M. Chevreau suppliait son collègue de ne pas opposer une résistance inutile. – Venturel essaya bien d’ébranler le peloton des soldats de marine de la frégate ; mais ceux-ci riaient sous cape. – Le chevalier du Capricorne, qui les avait si galamment débarrassés du baron de Luxeuil, leur commandant, était le héros des passavants de la Consolante.

Il s’ensuivit que le bataillon-Béniowski sortit tambour battant de la place.

Sur les glacis eut lieu une distribution de cocardes bleues.
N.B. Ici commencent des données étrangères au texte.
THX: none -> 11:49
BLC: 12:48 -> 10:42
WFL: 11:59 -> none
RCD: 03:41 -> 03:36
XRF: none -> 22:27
Flèche-Perçante déploya le drapeau bleu de Madagascar. – Et la troupe se remit en marche pour l’habitation du roi des rois.

Venturel composait donc à lui seul l’état-major et la garnison de Louisbourg et de tous les postes du nord de Madagascar. À quelque chose malheur est bon ! – car neuf mois plus tard, le subordonné major avait réalisé son rêve ; il jouissait de sa retraite dans son village du Rouergue, et même, il fut décoré de la croix de Saint-Louis, sur la proposition formelle de M. de Bellecombe, maréchal-de-camp, inspecteur général des colonies.

Le fort Auguste, le fort Saint-Jean, le port Choiseul et les constructions élevées sur file d’Aiguillon, avaient été, en désespoir de cause, évacués à peu près de même que Louisbourg. Le pavillon français continua pourtant de flotter, un peu par négligence, un peu par hasard, sur quelques points secondaires, et entre autres à l’île de Sainte-Marie, à Foule-Pointe et à Tamatave.

Béniowski ordonna que ces modestes établissements fussent respectés, – car il conservait toujours de secrètes sympathies pour la patrie de ses plus braves compagnons. Il ne voulait pas désespérer encore de l’avenir ; il comptait surtout, ainsi que la comtesse Salomée, sur le concours décisif de la mission catholique, et, quoi qu’il en eût dit sous une impression d’amer découragement, il ne se résignait pas, sans douleur, à n’être que le chef d’un peuple barbare, que le successeur direct des aventuriers et pirates de la Providence, ou enfin, – comme on le répétait au ministère, – le Dernier des Flibustiers.